**What you are asked to do**
Show each line of the data below that has the string "Award" in it.

Data entries:
————

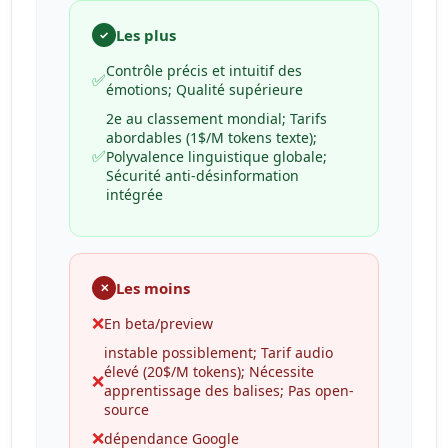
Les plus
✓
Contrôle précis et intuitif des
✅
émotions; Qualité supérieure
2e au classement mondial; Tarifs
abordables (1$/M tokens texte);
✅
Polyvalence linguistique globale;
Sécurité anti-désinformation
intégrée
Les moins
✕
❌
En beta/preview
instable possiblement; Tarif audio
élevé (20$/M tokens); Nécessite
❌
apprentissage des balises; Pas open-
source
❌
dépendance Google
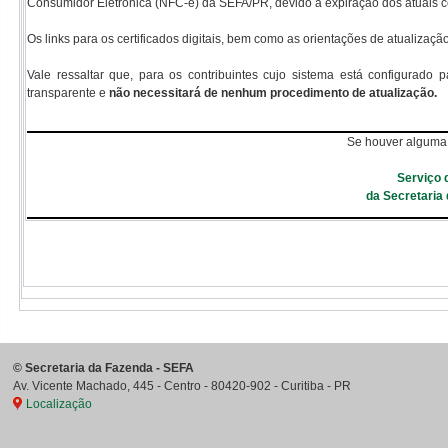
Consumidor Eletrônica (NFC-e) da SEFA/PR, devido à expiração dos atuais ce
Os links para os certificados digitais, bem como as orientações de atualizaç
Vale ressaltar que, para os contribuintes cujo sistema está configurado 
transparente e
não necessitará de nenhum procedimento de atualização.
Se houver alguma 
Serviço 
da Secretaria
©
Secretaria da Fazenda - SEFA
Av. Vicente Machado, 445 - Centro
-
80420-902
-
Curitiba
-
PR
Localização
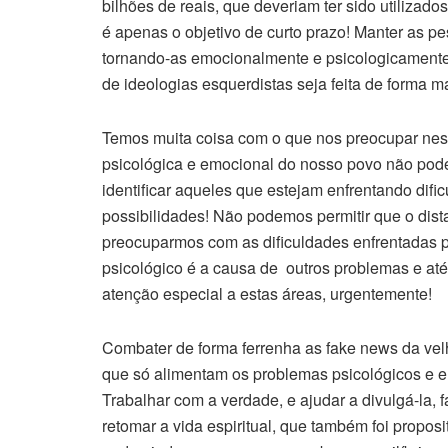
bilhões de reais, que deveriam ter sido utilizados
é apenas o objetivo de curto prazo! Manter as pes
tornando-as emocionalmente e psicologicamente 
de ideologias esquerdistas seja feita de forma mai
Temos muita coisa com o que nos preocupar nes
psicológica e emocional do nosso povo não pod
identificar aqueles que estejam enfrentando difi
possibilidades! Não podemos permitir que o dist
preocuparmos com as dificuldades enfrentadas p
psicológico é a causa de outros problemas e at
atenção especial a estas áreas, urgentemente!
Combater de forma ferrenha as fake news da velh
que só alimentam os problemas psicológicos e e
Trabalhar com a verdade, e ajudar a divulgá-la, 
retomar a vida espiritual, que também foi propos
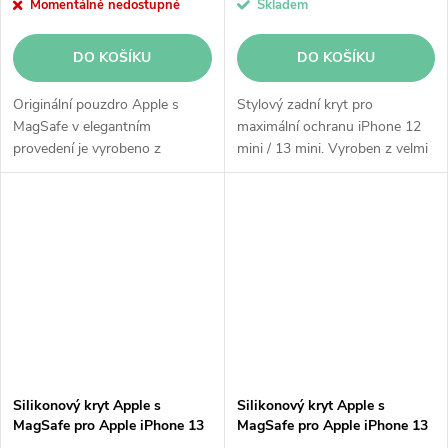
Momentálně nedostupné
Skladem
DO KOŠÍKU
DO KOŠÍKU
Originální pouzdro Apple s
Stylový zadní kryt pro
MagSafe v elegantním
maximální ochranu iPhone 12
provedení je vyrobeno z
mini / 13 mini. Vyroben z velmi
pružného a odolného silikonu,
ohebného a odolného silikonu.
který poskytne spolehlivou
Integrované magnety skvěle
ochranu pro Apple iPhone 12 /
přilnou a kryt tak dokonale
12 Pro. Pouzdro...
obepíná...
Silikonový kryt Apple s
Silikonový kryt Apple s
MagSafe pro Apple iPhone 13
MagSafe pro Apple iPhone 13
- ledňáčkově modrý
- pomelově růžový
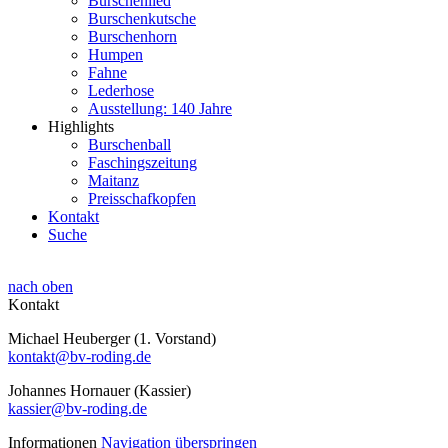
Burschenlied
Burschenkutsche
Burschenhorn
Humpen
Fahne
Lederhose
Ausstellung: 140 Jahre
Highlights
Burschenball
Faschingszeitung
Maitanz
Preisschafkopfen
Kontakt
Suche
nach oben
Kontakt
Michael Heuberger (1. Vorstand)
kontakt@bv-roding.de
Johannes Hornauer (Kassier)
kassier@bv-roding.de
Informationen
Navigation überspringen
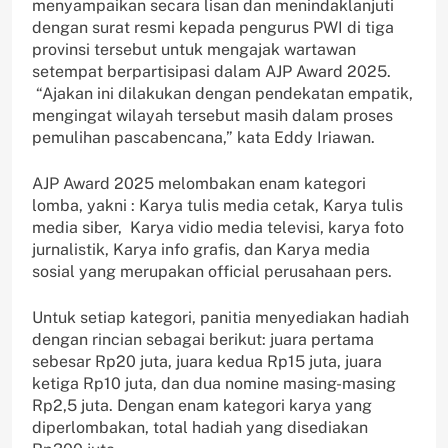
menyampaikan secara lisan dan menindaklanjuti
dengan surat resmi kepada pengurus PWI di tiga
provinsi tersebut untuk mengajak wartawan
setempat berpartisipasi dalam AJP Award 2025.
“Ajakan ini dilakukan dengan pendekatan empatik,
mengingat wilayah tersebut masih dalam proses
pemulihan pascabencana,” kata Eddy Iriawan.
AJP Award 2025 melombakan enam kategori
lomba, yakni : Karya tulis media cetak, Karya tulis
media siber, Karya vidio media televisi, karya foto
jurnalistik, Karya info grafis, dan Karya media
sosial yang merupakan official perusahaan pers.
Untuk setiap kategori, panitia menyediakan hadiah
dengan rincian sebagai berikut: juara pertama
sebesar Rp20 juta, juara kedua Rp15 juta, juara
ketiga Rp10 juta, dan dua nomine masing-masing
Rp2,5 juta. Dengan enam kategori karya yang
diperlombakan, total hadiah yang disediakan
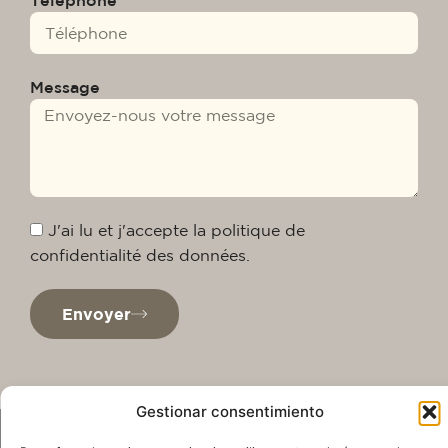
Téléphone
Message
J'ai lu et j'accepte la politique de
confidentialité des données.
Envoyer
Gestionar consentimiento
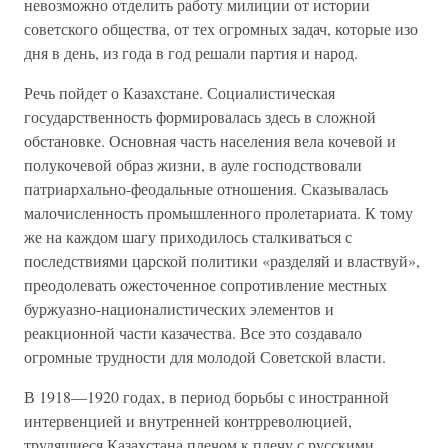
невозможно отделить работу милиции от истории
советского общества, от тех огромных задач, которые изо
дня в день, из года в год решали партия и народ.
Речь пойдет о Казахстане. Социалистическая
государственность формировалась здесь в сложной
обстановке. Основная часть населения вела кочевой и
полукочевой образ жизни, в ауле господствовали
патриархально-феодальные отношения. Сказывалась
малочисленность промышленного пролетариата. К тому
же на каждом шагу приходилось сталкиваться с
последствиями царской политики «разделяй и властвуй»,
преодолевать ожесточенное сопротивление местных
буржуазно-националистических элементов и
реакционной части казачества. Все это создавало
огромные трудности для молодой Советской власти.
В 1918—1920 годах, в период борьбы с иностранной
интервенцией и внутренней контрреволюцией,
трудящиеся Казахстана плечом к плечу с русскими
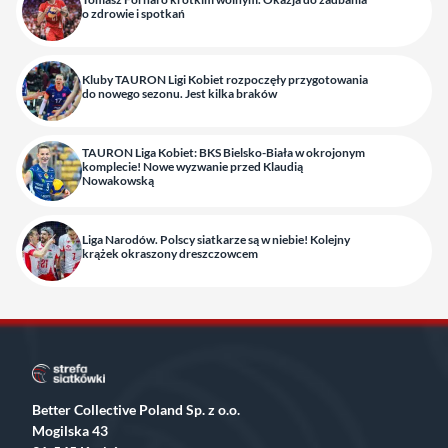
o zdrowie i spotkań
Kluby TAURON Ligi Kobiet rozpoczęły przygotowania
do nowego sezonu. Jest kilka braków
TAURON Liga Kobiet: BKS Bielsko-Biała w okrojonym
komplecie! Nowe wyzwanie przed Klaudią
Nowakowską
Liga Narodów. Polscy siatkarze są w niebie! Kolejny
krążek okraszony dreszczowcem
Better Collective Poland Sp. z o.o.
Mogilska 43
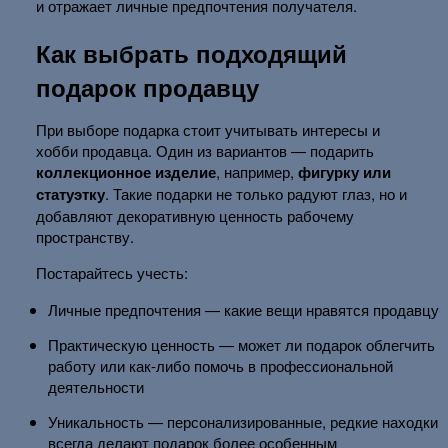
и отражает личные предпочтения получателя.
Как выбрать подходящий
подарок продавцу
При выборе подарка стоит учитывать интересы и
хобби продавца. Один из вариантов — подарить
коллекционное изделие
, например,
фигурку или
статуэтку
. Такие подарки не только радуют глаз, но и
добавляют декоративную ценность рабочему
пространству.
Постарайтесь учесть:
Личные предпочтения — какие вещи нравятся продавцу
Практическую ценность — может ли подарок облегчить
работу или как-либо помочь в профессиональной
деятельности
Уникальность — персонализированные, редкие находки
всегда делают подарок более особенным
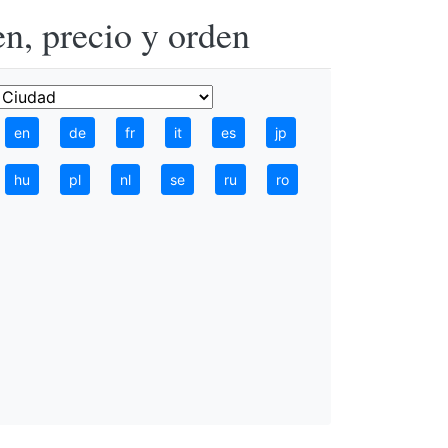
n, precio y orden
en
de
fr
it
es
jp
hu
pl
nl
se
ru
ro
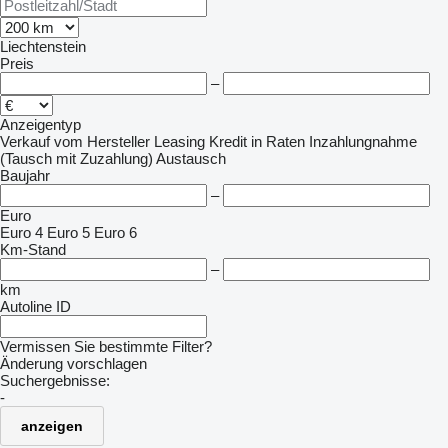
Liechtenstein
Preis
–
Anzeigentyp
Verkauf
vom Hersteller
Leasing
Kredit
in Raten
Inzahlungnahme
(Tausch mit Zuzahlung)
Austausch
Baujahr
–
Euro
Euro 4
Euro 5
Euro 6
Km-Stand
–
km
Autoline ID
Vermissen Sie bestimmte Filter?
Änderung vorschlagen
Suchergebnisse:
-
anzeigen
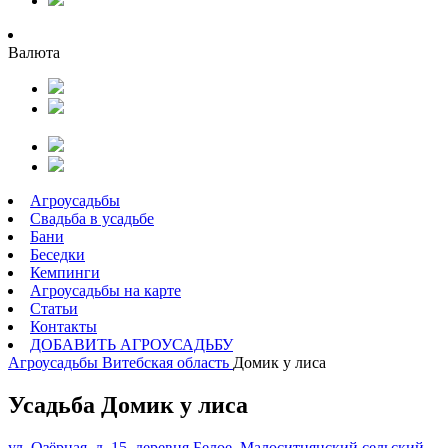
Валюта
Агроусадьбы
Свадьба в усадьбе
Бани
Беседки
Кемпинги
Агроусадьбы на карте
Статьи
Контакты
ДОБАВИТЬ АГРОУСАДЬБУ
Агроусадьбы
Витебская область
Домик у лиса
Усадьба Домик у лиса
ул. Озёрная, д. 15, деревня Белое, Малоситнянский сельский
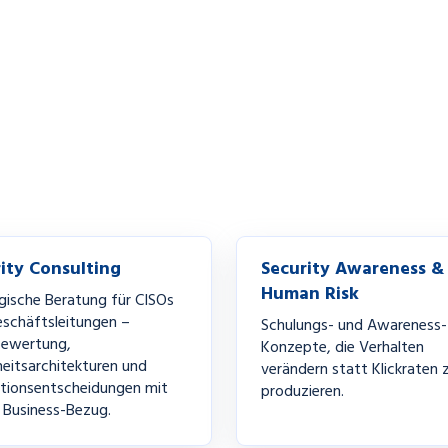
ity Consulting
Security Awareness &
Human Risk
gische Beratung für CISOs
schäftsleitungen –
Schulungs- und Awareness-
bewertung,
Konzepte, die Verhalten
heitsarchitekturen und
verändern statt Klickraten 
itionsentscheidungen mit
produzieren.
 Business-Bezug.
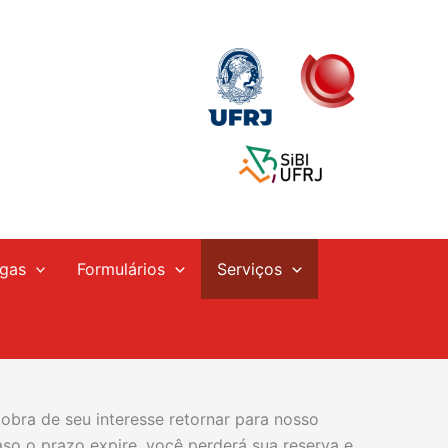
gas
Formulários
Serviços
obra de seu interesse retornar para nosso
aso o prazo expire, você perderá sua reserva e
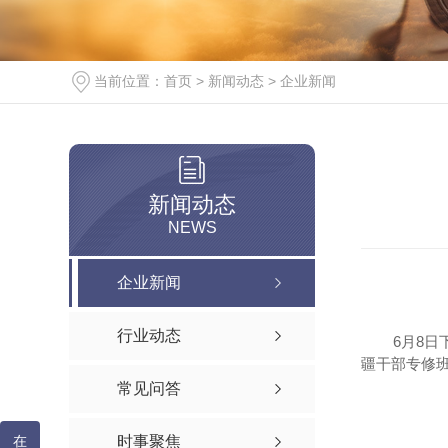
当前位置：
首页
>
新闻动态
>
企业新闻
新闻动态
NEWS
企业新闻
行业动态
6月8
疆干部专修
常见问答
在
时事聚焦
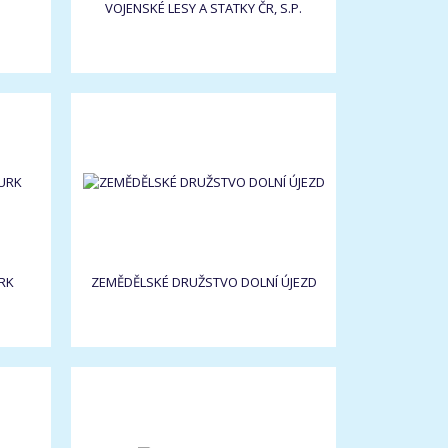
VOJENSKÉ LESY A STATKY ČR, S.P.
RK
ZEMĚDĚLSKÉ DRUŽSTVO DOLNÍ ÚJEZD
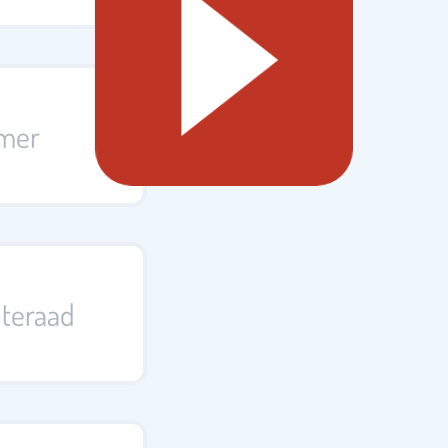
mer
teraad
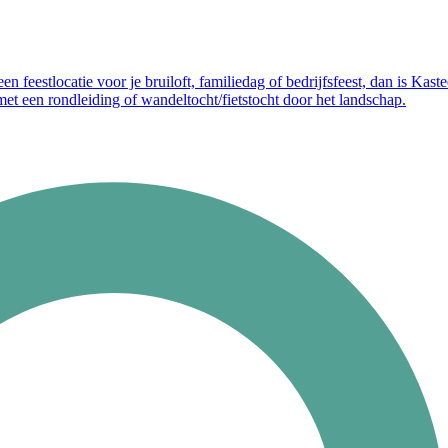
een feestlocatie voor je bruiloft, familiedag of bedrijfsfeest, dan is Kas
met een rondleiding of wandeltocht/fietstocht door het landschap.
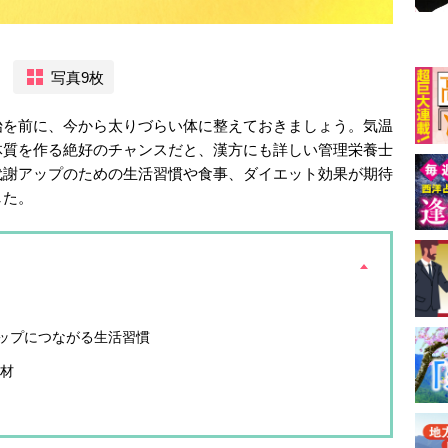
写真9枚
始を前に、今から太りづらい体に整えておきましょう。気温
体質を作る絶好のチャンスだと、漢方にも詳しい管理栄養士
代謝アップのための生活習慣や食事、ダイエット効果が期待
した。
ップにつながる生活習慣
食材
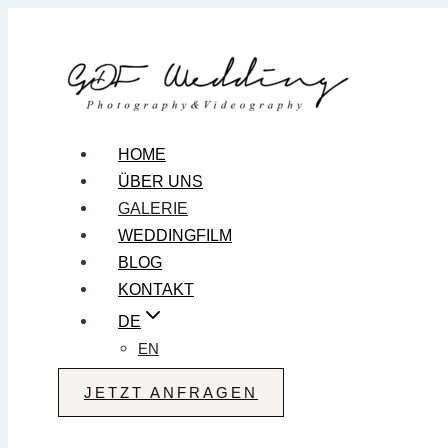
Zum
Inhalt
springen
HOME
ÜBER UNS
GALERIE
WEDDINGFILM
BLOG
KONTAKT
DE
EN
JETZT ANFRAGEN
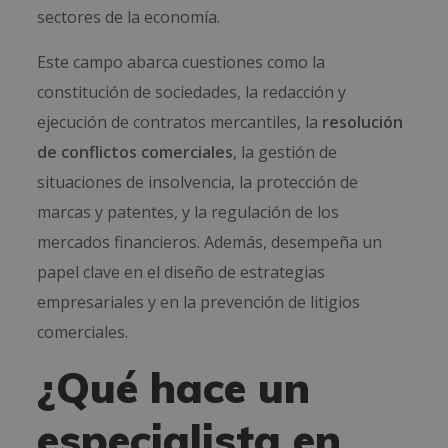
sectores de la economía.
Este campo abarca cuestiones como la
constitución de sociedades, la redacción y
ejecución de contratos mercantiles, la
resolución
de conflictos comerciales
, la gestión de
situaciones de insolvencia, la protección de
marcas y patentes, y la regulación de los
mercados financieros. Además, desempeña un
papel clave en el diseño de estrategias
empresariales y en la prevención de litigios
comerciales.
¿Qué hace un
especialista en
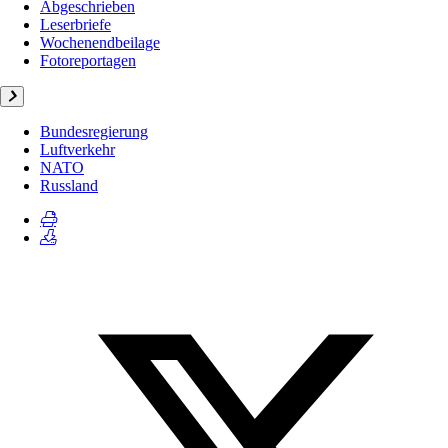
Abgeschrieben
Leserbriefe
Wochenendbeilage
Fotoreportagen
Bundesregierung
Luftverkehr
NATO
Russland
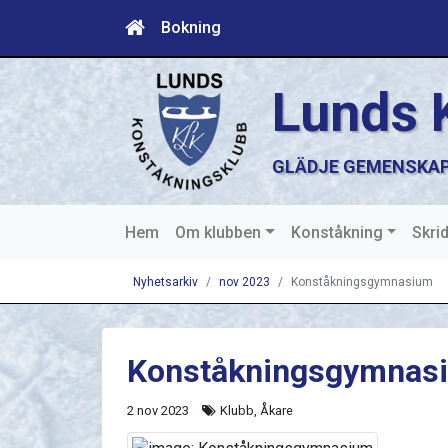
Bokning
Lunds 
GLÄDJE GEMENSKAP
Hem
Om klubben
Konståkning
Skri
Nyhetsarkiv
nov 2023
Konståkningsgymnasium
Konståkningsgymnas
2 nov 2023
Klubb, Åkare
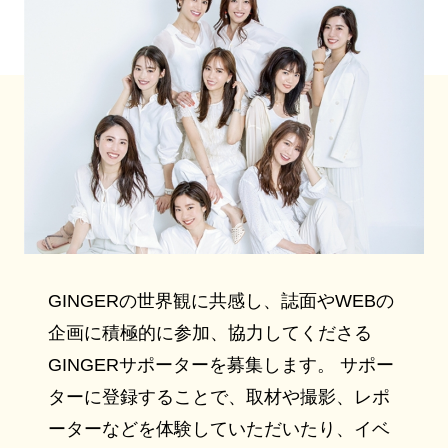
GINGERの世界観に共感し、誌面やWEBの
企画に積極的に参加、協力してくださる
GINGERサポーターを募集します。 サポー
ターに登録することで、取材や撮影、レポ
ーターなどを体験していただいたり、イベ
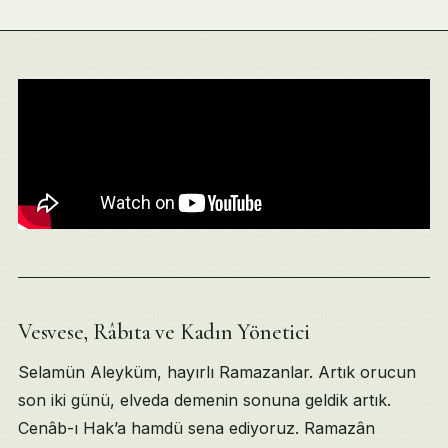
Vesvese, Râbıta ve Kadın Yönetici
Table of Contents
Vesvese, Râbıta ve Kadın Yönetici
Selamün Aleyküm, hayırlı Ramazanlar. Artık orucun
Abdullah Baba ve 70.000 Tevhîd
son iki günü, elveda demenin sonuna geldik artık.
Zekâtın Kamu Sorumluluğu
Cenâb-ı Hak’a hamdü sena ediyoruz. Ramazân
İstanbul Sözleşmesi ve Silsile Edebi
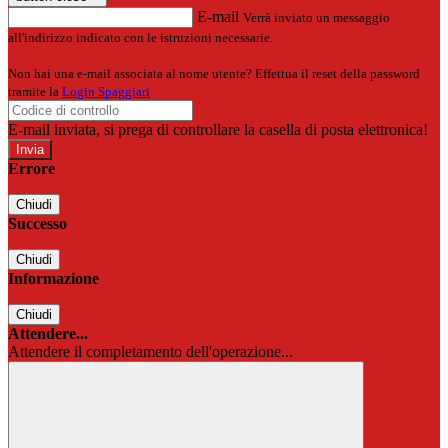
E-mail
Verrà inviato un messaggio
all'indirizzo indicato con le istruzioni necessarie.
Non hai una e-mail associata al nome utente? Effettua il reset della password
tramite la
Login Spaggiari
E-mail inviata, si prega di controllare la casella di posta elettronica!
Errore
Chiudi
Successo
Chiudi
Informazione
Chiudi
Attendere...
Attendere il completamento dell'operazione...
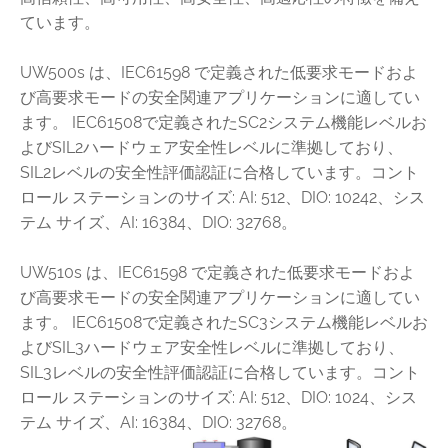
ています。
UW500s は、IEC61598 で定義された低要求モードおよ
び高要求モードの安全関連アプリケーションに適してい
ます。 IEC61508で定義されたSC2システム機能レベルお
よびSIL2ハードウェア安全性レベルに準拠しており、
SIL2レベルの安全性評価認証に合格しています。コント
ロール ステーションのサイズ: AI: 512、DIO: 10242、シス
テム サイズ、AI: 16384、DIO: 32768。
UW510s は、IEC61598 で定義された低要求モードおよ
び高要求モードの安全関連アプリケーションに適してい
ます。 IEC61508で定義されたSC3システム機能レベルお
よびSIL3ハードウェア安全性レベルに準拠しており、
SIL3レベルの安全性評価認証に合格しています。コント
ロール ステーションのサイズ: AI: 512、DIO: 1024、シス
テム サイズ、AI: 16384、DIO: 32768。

————

**Written answer**
setempat berpartisipasi dalam AJP Award 2025.
AJP Award 2025 melombakan enam kategori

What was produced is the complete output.